> _DATA FOR THIS TASK_
━━━━

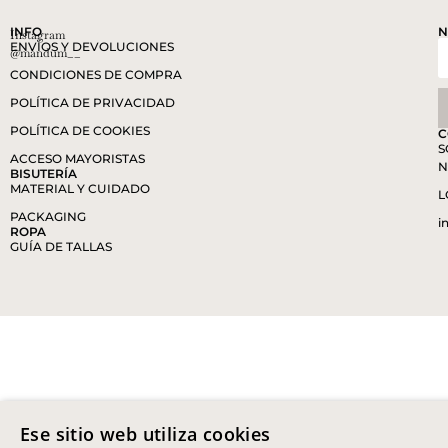
INFO
N
Instagram
ENVÍOS Y DEVOLUCIONES
@mandum__
CONDICIONES DE COMPRA
POLÍTICA DE PRIVACIDAD
POLÍTICA DE COOKIES
C
S
ACCESO MAYORISTAS
N
BISUTERÍA
MATERIAL Y CUIDADO
L
PACKAGING
i
ROPA
GUÍA DE TALLAS
Ese sitio web utiliza cookies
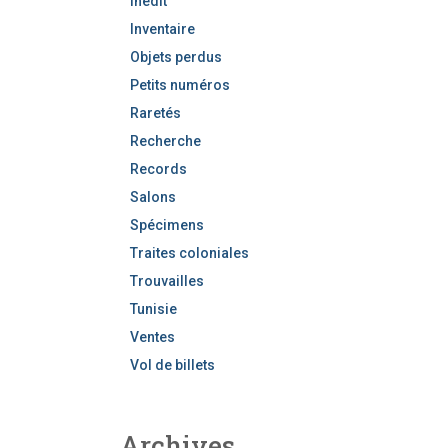
Inédit
Inventaire
Objets perdus
Petits numéros
Raretés
Recherche
Records
Salons
Spécimens
Traites coloniales
Trouvailles
Tunisie
Ventes
Vol de billets
Archives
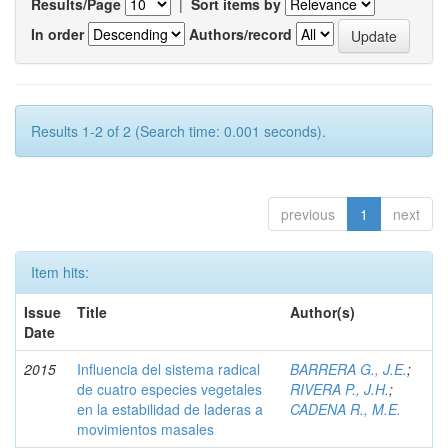
Results/Page
|
Sort items by
In order
Authors/record
Results 1-2 of 2 (Search time: 0.001 seconds).
previous
1
next
Item hits:
Issue
Title
Author(s)
Date
2015
Influencia del sistema radical
BARRERA G., J.E.
;
de cuatro especies vegetales
RIVERA P., J.H.
;
en la estabilidad de laderas a
CADENA R., M.E.
movimientos masales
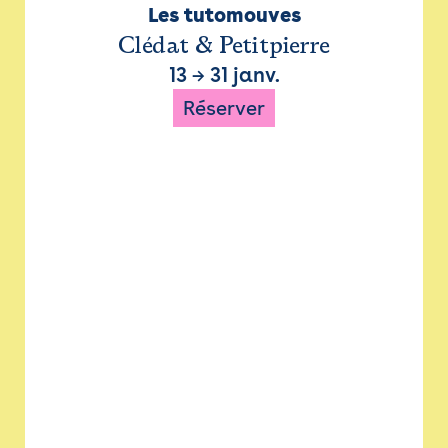
Les tutomouves
Clédat & Petitpierre
13
→
31 janv.
Réserver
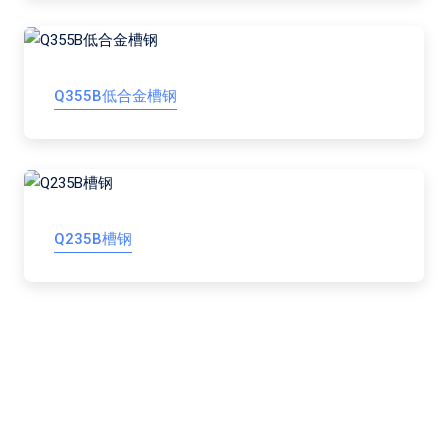
Q355B低合金槽钢
Q235B槽钢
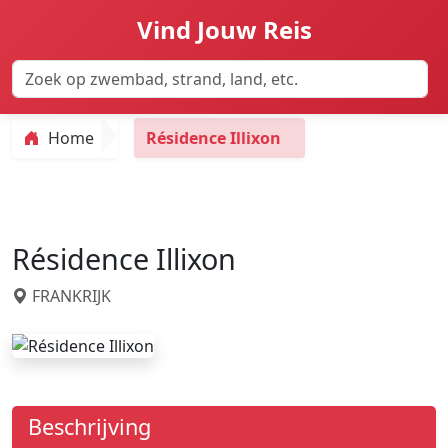
Vind Jouw Reis
Home
Résidence Illixon
Résidence Illixon
FRANKRIJK
Beschrijving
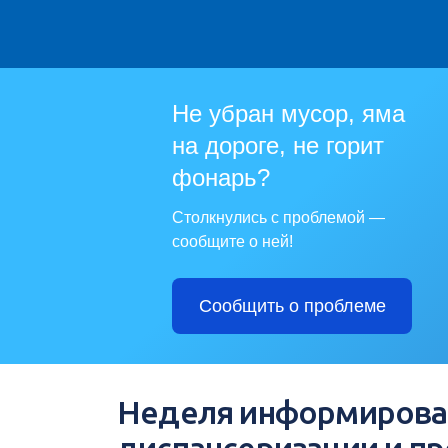
Не убран мусор, яма
на дороге, не горит
фонарь?
Столкнулись с проблемой —
сообщите о ней!
Сообщить о проблеме
Неделя информирова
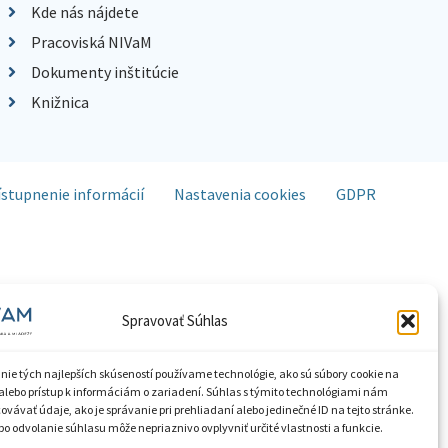
Kde nás nájdete
Pracoviská NIVaM
Dokumenty inštitúcie
Knižnica
ístupnenie informácií
Nastavenia cookies
GDPR
Spravovať Súhlas
nie tých najlepších skúseností používame technológie, ako sú súbory cookie na
alebo prístup k informáciám o zariadení. Súhlas s týmito technológiami nám
vávať údaje, ako je správanie pri prehliadaní alebo jedinečné ID na tejto stránke.
o odvolanie súhlasu môže nepriaznivo ovplyvniť určité vlastnosti a funkcie.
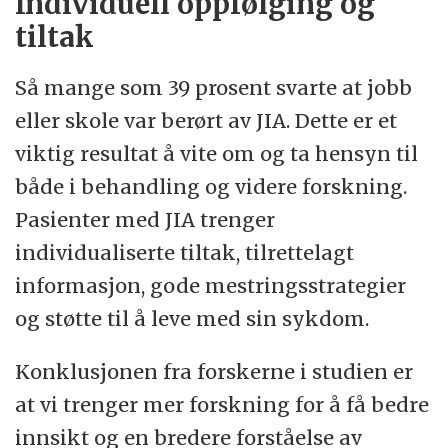
Individuell oppfølging og
tiltak
Så mange som 39 prosent svarte at jobb
eller skole var berørt av JIA. Dette er et
viktig resultat å vite om og ta hensyn til
både i behandling og videre forskning.
Pasienter med JIA trenger
individualiserte tiltak, tilrettelagt
informasjon, gode mestringsstrategier
og støtte til å leve med sin sykdom.
Konklusjonen fra forskerne i studien er
at vi trenger mer forskning for å få bedre
innsikt og en bredere forståelse av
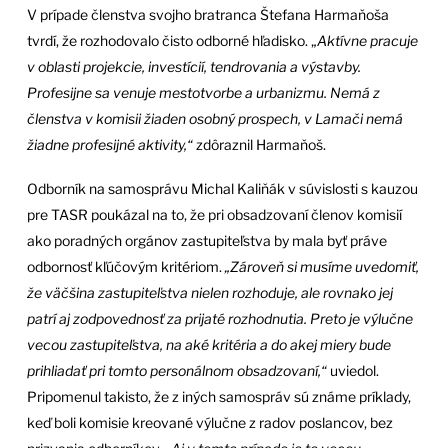
V prípade členstva svojho bratranca Štefana Harmaňoša
tvrdí, že rozhodovalo čisto odborné hľadisko. „
Aktívne pracuje
v oblasti projekcie, investícií, tendrovania a výstavby.
Profesijne sa venuje mestotvorbe a urbanizmu. Nemá z
členstva v komisii žiaden osobný prospech, v Lamači nemá
žiadne profesijné aktivity,“
zdôraznil Harmaňoš.
Odborník na samosprávu Michal Kaliňák v súvislosti s kauzou
pre TASR poukázal na to, že pri obsadzovaní členov komisií
ako poradných orgánov zastupiteľstva by mala byť práve
odbornosť kľúčovým kritériom.
„Zároveň si musíme uvedomiť,
že väčšina zastupiteľstva nielen rozhoduje, ale rovnako jej
patrí aj zodpovednosť za prijaté rozhodnutia. Preto je výlučne
vecou zastupiteľstva, na aké kritéria a do akej miery bude
prihliadať pri tomto personálnom obsadzovaní,“
uviedol.
Pripomenul takisto, že z iných samospráv sú známe príklady,
keď boli komisie kreované výlučne z radov poslancov, bez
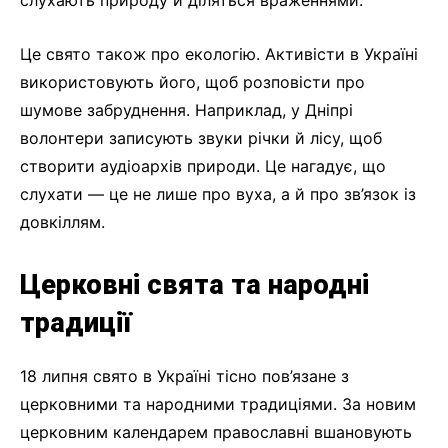
Це свято також про екологію. Активісти в Україні
використовують його, щоб розповісти про
шумове забруднення. Наприклад, у Дніпрі
волонтери записують звуки річки й лісу, щоб
створити аудіоархів природи. Це нагадує, що
слухати — це не лише про вуха, а й про зв’язок із
довкіллям.
Церковні свята та народні
традиції
18 липня свято в Україні тісно пов’язане з
церковними та народними традиціями. За новим
церковним календарем православні вшановують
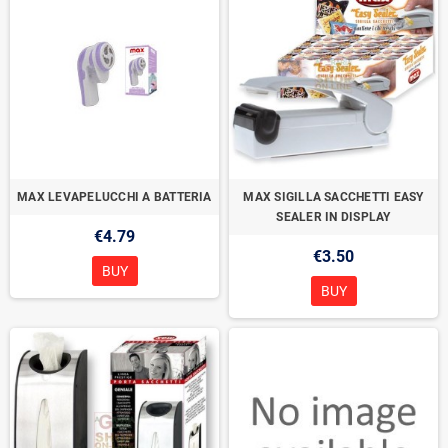
MAX LEVAPELUCCHI A BATTERIA
MAX SIGILLA SACCHETTI EASY
SEALER IN DISPLAY
€4.79
€3.50
BUY
BUY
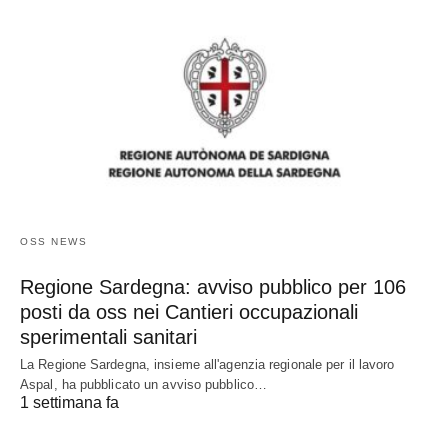
OSS NEWS
Regione Sardegna: avviso pubblico per 106
posti da oss nei Cantieri occupazionali
sperimentali sanitari
La Regione Sardegna, insieme all'agenzia regionale per il lavoro
Aspal, ha pubblicato un avviso pubblico…
1 settimana fa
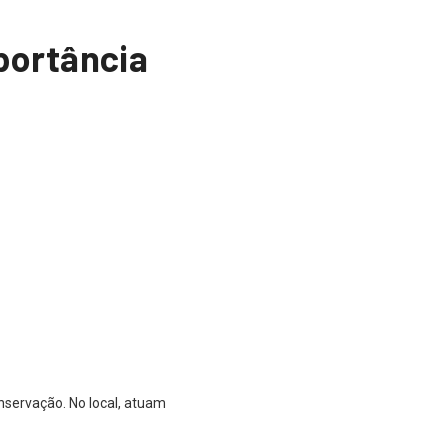
portância
nservação. No local, atuam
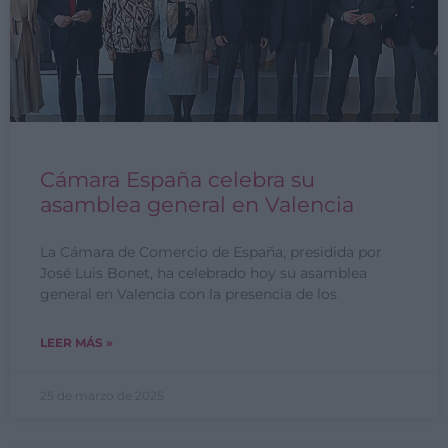
Cámara España celebra su
asamblea general en Valencia
La Cámara de Comercio de España, presidida por
José Luis Bonet, ha celebrado hoy su asamblea
general en Valencia con la presencia de los
LEER MÁS »
25 de marzo de 2025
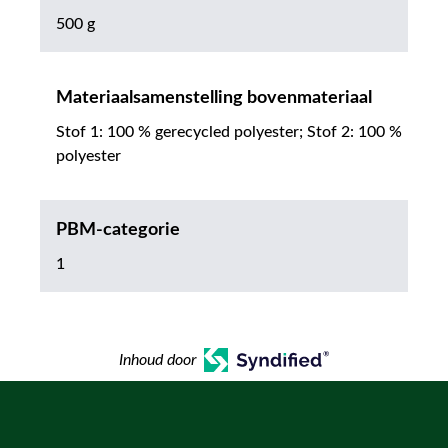
500 g
Materiaalsamenstelling bovenmateriaal
Stof 1: 100 % gerecycled polyester; Stof 2: 100 %
polyester
PBM-categorie
1
Inhoud door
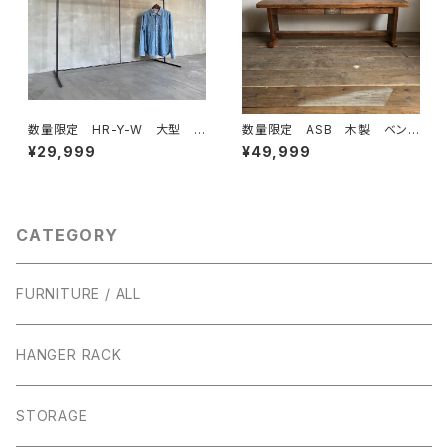
数量限定 HR-Y-W 大型
数量限定 ASB 木製 ベン
大きなハンガーラック アイア
チ 古材 椅子 花台 チェア
¥29,999
¥49,999
ン シンプル インダストリア
ー アンティーク ダイニング ウ
ル 収納 ラック ディスプレイ
ッドベンチ インダストリアル
ラック アイアン家具 / H125c
mW175cm
CATEGORY
FURNITURE / ALL
HANGER RACK
STORAGE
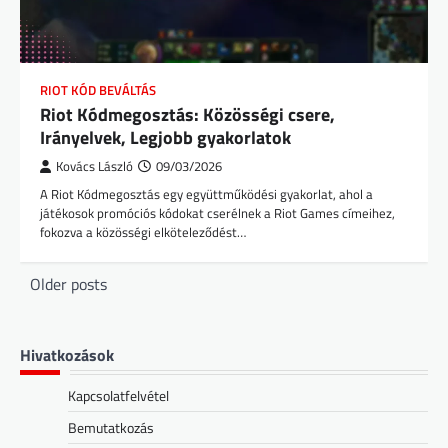
RIOT KÓD BEVÁLTÁS
Riot Kódmegosztás: Közösségi csere,
Irányelvek, Legjobb gyakorlatok
Kovács László
09/03/2026
A Riot Kódmegosztás egy együttműködési gyakorlat, ahol a
játékosok promóciós kódokat cserélnek a Riot Games címeihez,
fokozva a közösségi elköteleződést…
Posts
Older posts
navigation
Hivatkozások
Kapcsolatfelvétel
Bemutatkozás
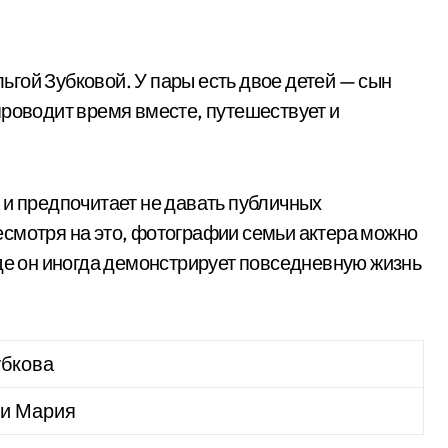
Ольгой Зубковой. У пары есть двое детей — сын
проводит время вместе, путешествует и
 и предпочитает не давать публичных
смотря на это, фотографии семьи актера можно
где он иногда демонстрирует повседневную жизнь
убкова
 и Мария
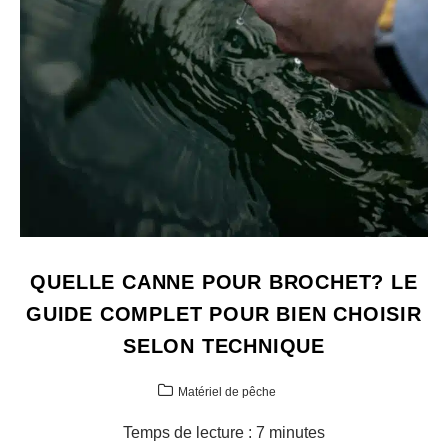
QUELLE CANNE POUR BROCHET? LE
GUIDE COMPLET POUR BIEN CHOISIR
SELON TECHNIQUE
Matériel de pêche
Temps de lecture :
7
minutes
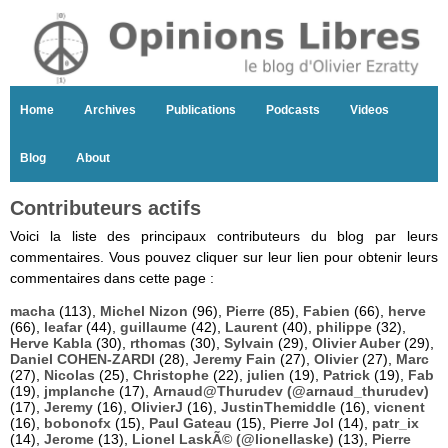
Home
Archives
Publications
Podcasts
Videos
Blog
About
Contributeurs actifs
Voici la liste des principaux contributeurs du blog par leurs
commentaires. Vous pouvez cliquer sur leur lien pour obtenir leurs
commentaires dans cette page :
macha
(113),
Michel Nizon
(96),
Pierre
(85),
Fabien
(66),
herve
(66),
leafar
(44),
guillaume
(42),
Laurent
(40),
philippe
(32),
Herve Kabla
(30),
rthomas
(30),
Sylvain
(29),
Olivier Auber
(29),
Daniel COHEN-ZARDI
(28),
Jeremy Fain
(27),
Olivier
(27),
Marc
(27),
Nicolas
(25),
Christophe
(22),
julien
(19),
Patrick
(19),
Fab
(19),
jmplanche
(17),
Arnaud@Thurudev (@arnaud_thurudev)
(17),
Jeremy
(16),
OlivierJ
(16),
JustinThemiddle
(16),
vicnent
(16),
bobonofx
(15),
Paul Gateau
(15),
Pierre Jol
(14),
patr_ix
(14),
Jerome
(13),
Lionel LaskÃ© (@lionellaske)
(13),
Pierre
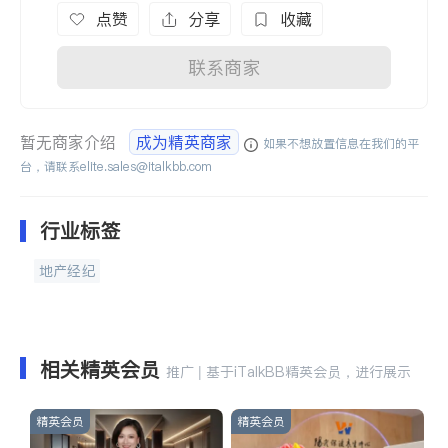
点赞
分享
收藏
联系商家
暂无商家介绍
成为精英商家
如果不想放置信息在我们的平
台，请联系
elite.sales@italkbb.com
行业标签
地产经纪
相关精英会员
推广 | 基于iTalkBB精英会员，进行展示
精英会员
精英会员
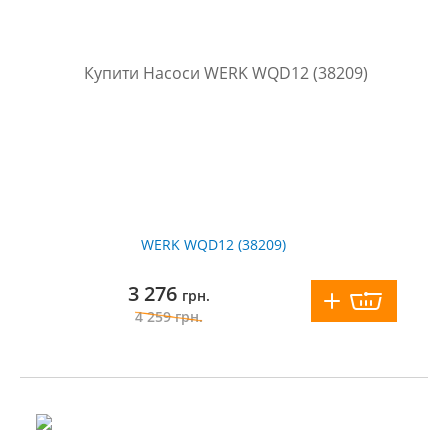
WERK WQD12 (38209)
3 276
грн.
4 259
грн.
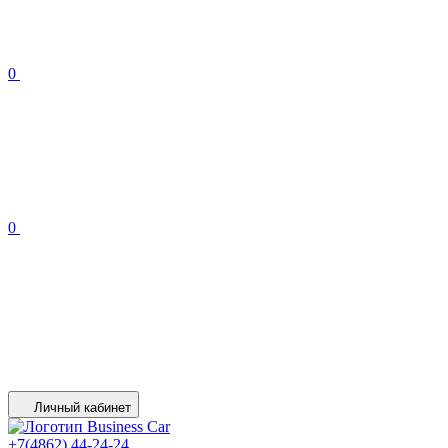
0
0
Личный кабинет
+7(4862) 44-24-24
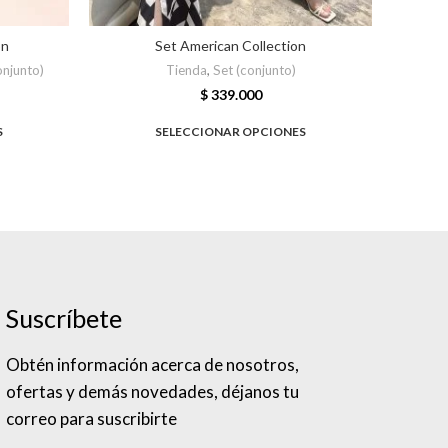
on
Set American Collection
onjunto)
Tienda
,
Set (conjunto)
$
339.000
S
SELECCIONAR OPCIONES
Suscríbete
Obtén información acerca de nosotros,
ofertas y demás novedades, déjanos tu
correo para suscribirte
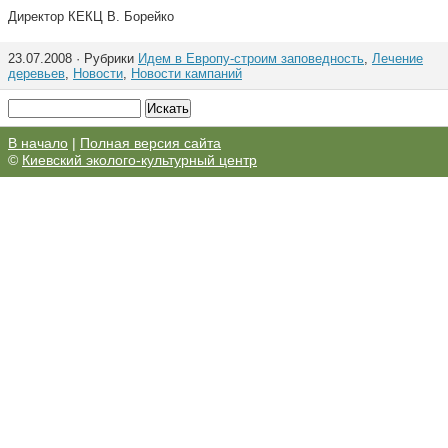
Директор КЕКЦ В. Борейко
23.07.2008 · Рубрики
Идем в Европу-строим заповедность
,
Лечение
деревьев
,
Новости
,
Новости кампаний
В начало
|
Полная версия сайта
©
Киевский эколого-культурный центр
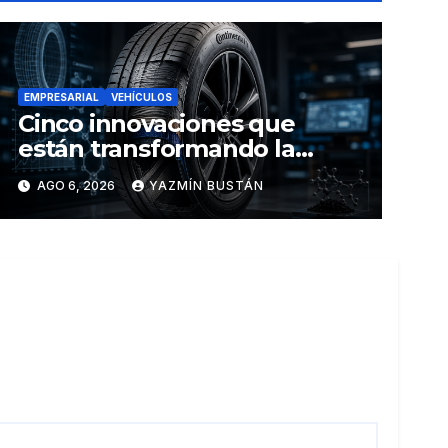
EMPRESARIAL
VEHÍCULOS
Cinco innovaciones que
están transformando la
industria de los neumáticos y
AGO 6, 2026
YAZMÍN BUSTÁN
redefinen el futuro de la
movilidad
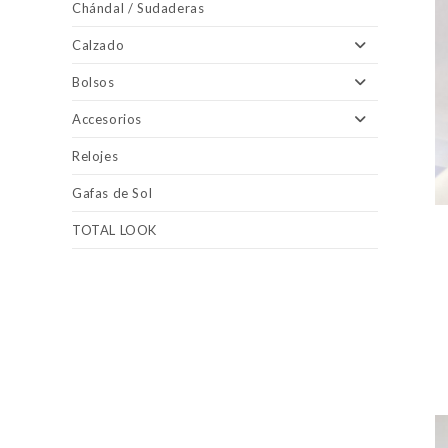
Chándal / Sudaderas
Calzado
Bolsos
Accesorios
Relojes
Gafas de Sol
TOTAL LOOK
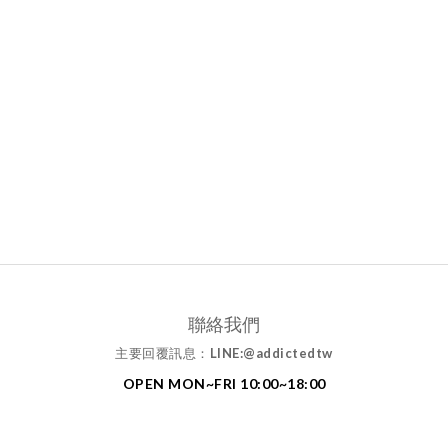
聯絡我們
主要回覆訊息：
LINE:@addictedtw
OPEN MON~FRI 10:00~18:00
MAIL: addictedtw1994@gmail.com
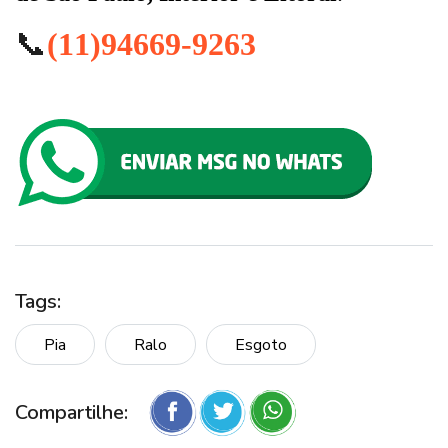
📞
(11)94669-9263
Tags:
Pia
Ralo
Esgoto
Compartilhe:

━━━━

> _TASK DIRECTIONS_
Exact repeat of the material above: every line from the one with "Individuell oppfølging og" through the one with "zdôraznil Harmaňoš.", endpoints included, and nothing more. No pictures.

> _SOLUTION_
Individuell oppfølging og
tiltak
Så mange som 39 prosent svarte at jobb
eller skole var berørt av JIA. Dette er et
viktig resultat å vite om og ta hensyn til
både i behandling og videre forskning.
Pasienter med JIA trenger
individualiserte tiltak, tilrettelagt
informasjon, gode mestringsstrategier
og støtte til å leve med sin sykdom.
Konklusjonen fra forskerne i studien er
at vi trenger mer forskning for å få bedre
innsikt og en bredere forståelse av
V prípade členstva svojho bratranca Štefana Harmaňoša
tvrdí, že rozhodovalo čisto odborné hľadisko. „
Aktívne pracuje
v oblasti projekcie, investícií, tendrovania a výstavby.
Profesijne sa venuje mestotvorbe a urbanizmu. Nemá z
členstva v komisii žiaden osobný prospech, v Lamači nemá
žiadne profesijné aktivity,“
zdôraznil Harmaňoš.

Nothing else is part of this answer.